TASK TO CARRY OUT:
Transcribe only the lines in the data below falling between the line with "(1) Gegenstand des Vertrages können die" and the line with "Sebagai Pengabdian Seumur", including those two lines, and leave out any picture.

[Dataset entries]
::::::::
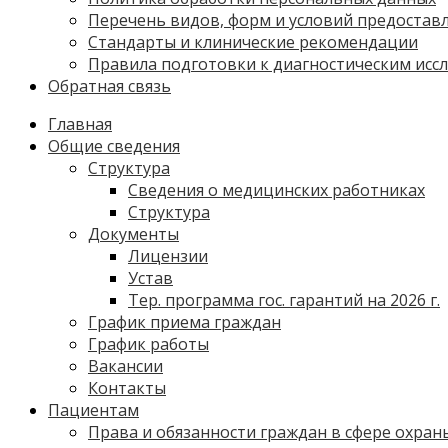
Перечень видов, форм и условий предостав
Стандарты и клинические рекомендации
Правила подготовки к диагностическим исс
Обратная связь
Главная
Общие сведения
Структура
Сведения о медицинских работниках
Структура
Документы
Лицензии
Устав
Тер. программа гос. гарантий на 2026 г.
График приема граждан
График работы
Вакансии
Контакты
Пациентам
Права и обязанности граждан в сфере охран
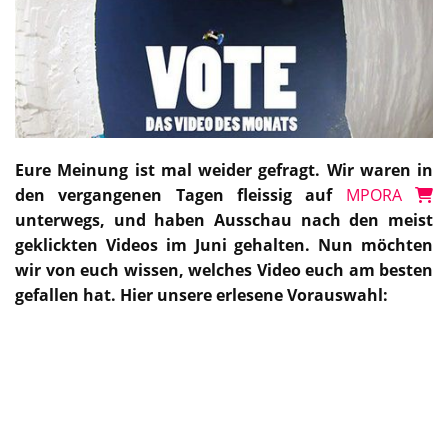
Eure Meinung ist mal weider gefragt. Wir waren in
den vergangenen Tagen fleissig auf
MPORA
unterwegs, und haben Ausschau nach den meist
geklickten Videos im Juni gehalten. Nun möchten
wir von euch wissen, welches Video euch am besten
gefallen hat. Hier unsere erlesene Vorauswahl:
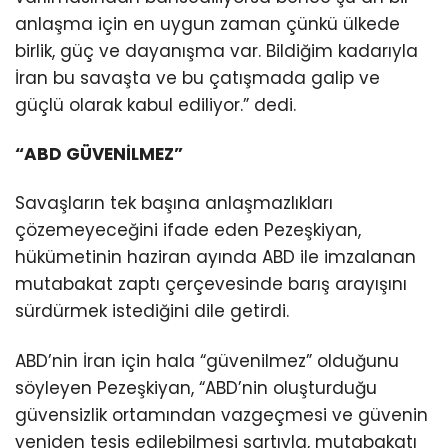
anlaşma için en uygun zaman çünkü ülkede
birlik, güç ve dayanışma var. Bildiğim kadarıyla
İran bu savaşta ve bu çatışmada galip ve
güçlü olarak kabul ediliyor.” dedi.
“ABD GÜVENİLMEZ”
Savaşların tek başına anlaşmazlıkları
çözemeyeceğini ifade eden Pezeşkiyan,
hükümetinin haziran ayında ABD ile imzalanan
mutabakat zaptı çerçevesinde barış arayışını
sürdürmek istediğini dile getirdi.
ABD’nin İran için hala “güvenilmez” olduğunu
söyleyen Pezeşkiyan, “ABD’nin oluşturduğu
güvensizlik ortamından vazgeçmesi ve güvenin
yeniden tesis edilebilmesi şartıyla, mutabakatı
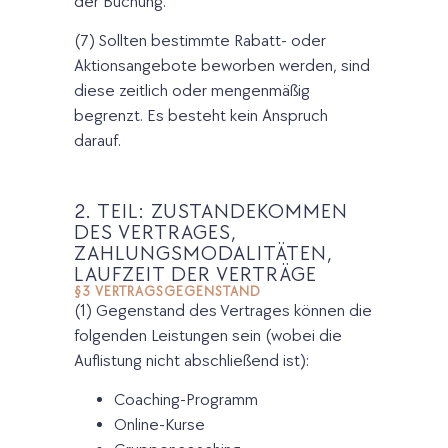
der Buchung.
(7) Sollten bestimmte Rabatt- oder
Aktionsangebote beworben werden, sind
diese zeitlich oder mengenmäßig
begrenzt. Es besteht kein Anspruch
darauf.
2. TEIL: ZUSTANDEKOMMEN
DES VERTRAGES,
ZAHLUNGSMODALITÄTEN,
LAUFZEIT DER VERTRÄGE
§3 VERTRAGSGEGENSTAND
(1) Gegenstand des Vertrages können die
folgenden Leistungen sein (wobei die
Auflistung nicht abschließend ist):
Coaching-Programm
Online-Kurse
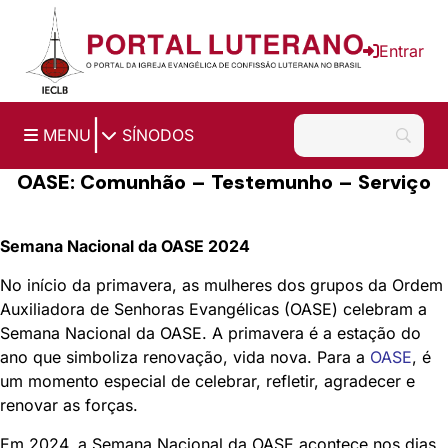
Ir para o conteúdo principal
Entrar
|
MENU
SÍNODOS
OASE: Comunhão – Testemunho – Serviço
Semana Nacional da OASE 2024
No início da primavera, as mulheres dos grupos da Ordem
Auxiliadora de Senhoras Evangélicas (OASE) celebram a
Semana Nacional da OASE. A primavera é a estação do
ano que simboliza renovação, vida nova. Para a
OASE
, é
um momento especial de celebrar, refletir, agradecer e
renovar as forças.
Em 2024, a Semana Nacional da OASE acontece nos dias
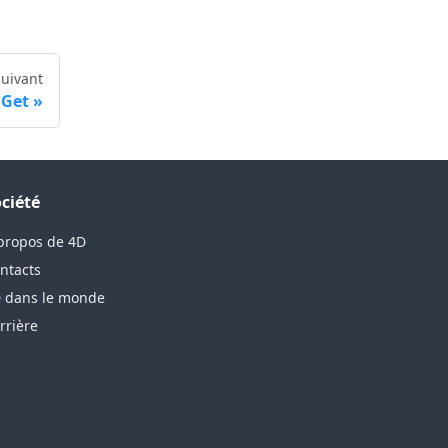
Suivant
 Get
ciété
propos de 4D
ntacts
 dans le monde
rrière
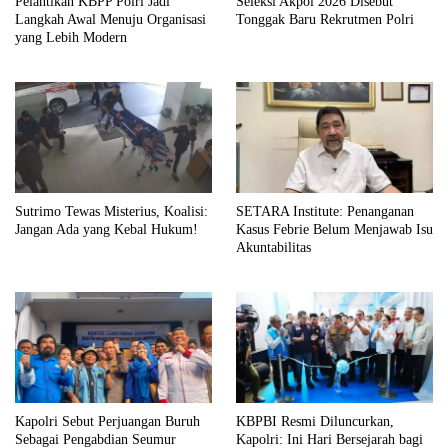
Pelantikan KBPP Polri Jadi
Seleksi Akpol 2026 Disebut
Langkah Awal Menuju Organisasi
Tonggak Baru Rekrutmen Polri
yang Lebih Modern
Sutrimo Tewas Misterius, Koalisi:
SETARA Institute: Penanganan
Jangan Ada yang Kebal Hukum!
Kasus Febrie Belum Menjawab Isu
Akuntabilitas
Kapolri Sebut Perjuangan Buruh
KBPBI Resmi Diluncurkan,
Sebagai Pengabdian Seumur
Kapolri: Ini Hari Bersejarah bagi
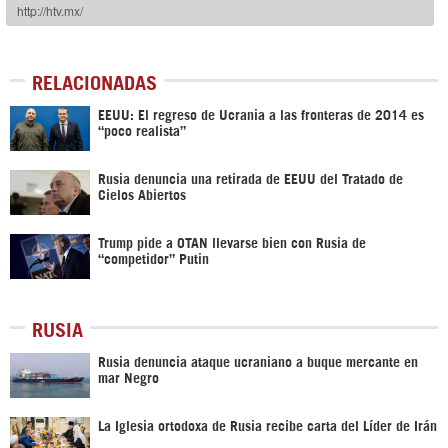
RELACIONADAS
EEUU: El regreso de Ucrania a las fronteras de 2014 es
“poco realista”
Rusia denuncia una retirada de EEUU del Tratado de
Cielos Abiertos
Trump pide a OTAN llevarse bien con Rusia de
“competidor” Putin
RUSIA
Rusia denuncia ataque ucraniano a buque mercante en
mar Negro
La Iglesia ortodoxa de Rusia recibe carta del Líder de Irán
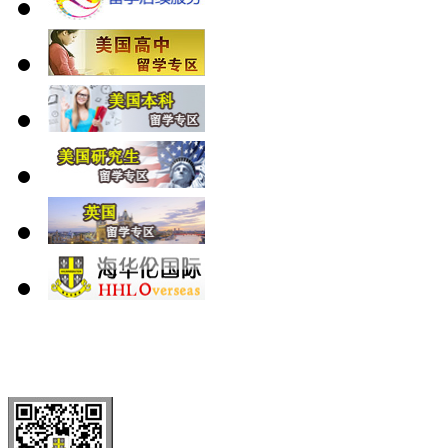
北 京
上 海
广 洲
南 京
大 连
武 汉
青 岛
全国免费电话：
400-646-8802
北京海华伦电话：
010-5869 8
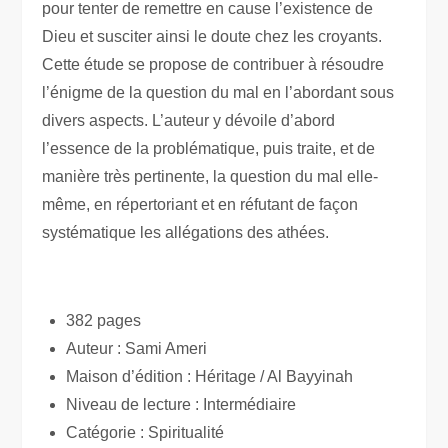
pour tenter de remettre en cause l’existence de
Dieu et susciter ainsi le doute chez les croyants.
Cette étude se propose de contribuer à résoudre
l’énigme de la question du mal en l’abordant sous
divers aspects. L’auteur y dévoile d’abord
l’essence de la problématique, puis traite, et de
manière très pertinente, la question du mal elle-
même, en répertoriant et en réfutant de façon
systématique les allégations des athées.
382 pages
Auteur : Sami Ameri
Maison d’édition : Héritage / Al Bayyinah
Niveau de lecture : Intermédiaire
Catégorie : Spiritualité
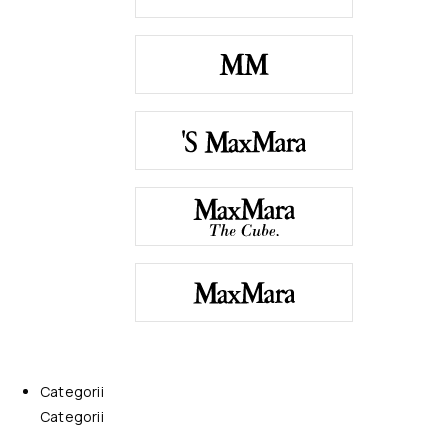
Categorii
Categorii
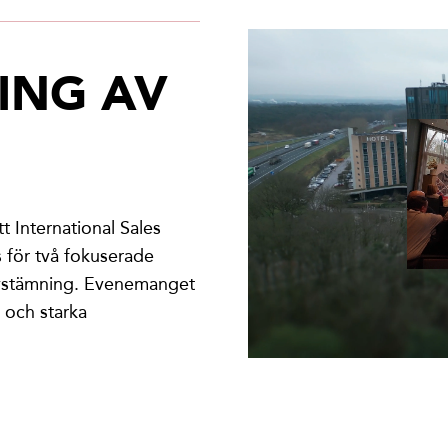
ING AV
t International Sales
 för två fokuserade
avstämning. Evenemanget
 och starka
::::::::
TASK ANSWER:
(1) Gegenstand des Vertrages können die
folgenden Leistungen sein (wobei die
Auflistung nicht abschließend ist):
Coaching-Programm
Online-Kurse
Ir para o conteúdo principal
Entrar
|
MENU
SÍNODOS
OASE: Comunhão – Testemunho – Serviço
Semana Nacional da OASE 2024
No início da primavera, as mulheres dos grupos da Ordem
Auxiliadora de Senhoras Evangélicas (OASE) celebram a
Semana Nacional da OASE. A primavera é a estação do
ano que simboliza renovação, vida nova. Para a
OASE
, é
um momento especial de celebrar, refletir, agradecer e
renovar as forças.
Em 2024, a Semana Nacional da OASE acontece nos dias
Suivant
 Get
ciété
propos de 4D
ntacts
 dans le monde
rrière
Pelantikan KBPP Polri Jadi
Seleksi Akpol 2026 Disebut
Langkah Awal Menuju Organisasi
Tonggak Baru Rekrutmen Polri
yang Lebih Modern
Sutrimo Tewas Misterius, Koalisi:
SETARA Institute: Penanganan
Jangan Ada yang Kebal Hukum!
Kasus Febrie Belum Menjawab Isu
Akuntabilitas
Kapolri Sebut Perjuangan Buruh
KBPBI Resmi Diluncurkan,
Sebagai Pengabdian Seumur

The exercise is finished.